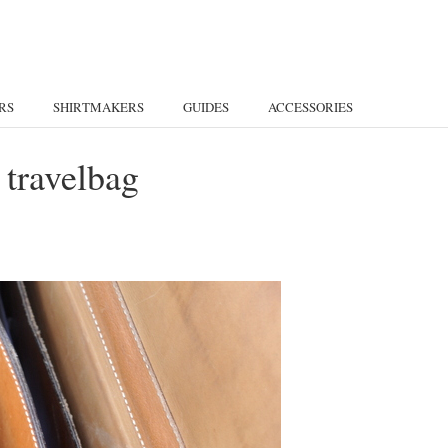
RS
SHIRTMAKERS
GUIDES
ACCESSORIES
 travelbag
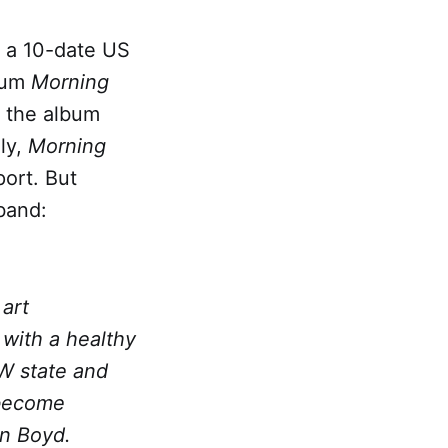
 a 10-date US
lbum
Morning
s the album
lly,
Morning
port. But
band:
art
with a healthy
W state and
 become
on Boyd.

### Instructions for the task
Copy the entries character for character, excluding any pictures.

### Response to the task
RS
SHIRTMAKERS
GUIDES
ACCESSORIES
 travelbag
 a 10-date US
lbum
Morning
s the album
lly,
Morning
port. But
band:
art
with a healthy
W state and
 become
on Boyd.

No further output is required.